What is needed is a word-for-word copy of the records below.

*** Opening Dataset content ***

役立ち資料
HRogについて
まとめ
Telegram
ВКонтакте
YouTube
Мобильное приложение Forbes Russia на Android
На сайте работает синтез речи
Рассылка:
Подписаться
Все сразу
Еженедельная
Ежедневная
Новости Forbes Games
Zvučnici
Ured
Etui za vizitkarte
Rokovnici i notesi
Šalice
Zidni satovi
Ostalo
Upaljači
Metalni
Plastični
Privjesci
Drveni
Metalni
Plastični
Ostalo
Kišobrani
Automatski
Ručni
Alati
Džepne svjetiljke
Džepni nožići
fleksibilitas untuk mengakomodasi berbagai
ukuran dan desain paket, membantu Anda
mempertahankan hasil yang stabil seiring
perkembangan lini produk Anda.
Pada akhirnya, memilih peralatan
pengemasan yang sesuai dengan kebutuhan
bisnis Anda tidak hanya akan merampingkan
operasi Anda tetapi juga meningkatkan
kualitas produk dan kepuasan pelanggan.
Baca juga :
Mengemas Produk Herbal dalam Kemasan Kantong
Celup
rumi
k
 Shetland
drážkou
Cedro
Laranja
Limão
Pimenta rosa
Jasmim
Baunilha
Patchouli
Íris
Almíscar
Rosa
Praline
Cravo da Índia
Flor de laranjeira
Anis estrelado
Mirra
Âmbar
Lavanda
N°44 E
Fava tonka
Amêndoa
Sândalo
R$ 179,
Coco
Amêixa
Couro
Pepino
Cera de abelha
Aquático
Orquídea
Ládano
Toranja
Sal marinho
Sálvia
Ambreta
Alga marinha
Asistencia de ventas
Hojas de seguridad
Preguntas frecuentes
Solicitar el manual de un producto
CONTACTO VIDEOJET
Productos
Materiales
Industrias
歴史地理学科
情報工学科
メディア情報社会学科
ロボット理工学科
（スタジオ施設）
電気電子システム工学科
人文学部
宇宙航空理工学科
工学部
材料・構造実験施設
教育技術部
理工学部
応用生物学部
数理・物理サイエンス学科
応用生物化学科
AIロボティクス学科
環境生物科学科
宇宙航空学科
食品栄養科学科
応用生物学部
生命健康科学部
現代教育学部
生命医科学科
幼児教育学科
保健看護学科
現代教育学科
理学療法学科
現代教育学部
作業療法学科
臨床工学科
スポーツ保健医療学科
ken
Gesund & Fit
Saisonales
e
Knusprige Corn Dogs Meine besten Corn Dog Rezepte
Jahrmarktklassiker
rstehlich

*** Closing Dataset content ***

**Result of this task:**
役立ち資料
HRogについて
まとめ
Telegram
ВКонтакте
YouTube
Мобильное приложение Forbes Russia на Android
На сайте работает синтез речи
Рассылка:
Подписаться
Все сразу
Еженедельная
Ежедневная
Новости Forbes Games
Zvučnici
Ured
Etui za vizitkarte
Rokovnici i notesi
Šalice
Zidni satovi
Ostalo
Upaljači
Metalni
Plastični
Privjesci
Drveni
Metalni
Plastični
Ostalo
Kišobrani
Automatski
Ručni
Alati
Džepne svjetiljke
Džepni nožići
fleksibilitas untuk mengakomodasi berbagai
ukuran dan desain paket, membantu Anda
mempertahankan hasil yang stabil seiring
perkembangan lini produk Anda.
Pada akhirnya, memilih peralatan
pengemasan yang sesuai dengan kebutuhan
bisnis Anda tidak hanya akan merampingkan
operasi Anda tetapi juga meningkatkan
kualitas produk dan kepuasan pelanggan.
Baca juga :
Mengemas Produk Herbal dalam Kemasan Kantong
Celup
rumi
k
 Shetland
drážkou
Cedro
Laranja
Limão
Pimenta rosa
Jasmim
Baunilha
Patchouli
Íris
Almíscar
Rosa
Praline
Cravo da Índia
Flor de laranjeira
Anis estrelado
Mirra
Âmbar
Lavanda
N°44 E
Fava tonka
Amêndoa
Sândalo
R$ 179,
Coco
Amêixa
Couro
Pepino
Cera de abelha
Aquático
Orquídea
Ládano
Toranja
Sal marinho
Sálvia
Ambreta
Alga marinha
Asistencia de ventas
Hojas de seguridad
Preguntas frecuentes
Solicitar el manual de un producto
CONTACTO VIDEOJET
Productos
Materiales
Industrias
歴史地理学科
情報工学科
メディア情報社会学科
ロボット理工学科
（スタジオ施設）
電気電子システム工学科
人文学部
宇宙航空理工学科
工学部
材料・構造実験施設
教育技術部
理工学部
応用生物学部
数理・物理サイエンス学科
応用生物化学科
AIロボティクス学科
環境生物科学科
宇宙航空学科
食品栄養科学科
応用生物学部
生命健康科学部
現代教育学部
生命医科学科
幼児教育学科
保健看護学科
現代教育学科
理学療法学科
現代教育学部
作業療法学科
臨床工学科
スポーツ保健医療学科
ken
Gesund & Fit
Saisonales
e
Knusprige Corn Dogs Meine besten Corn Dog Rezepte
Jahrmarktklassiker
rstehlich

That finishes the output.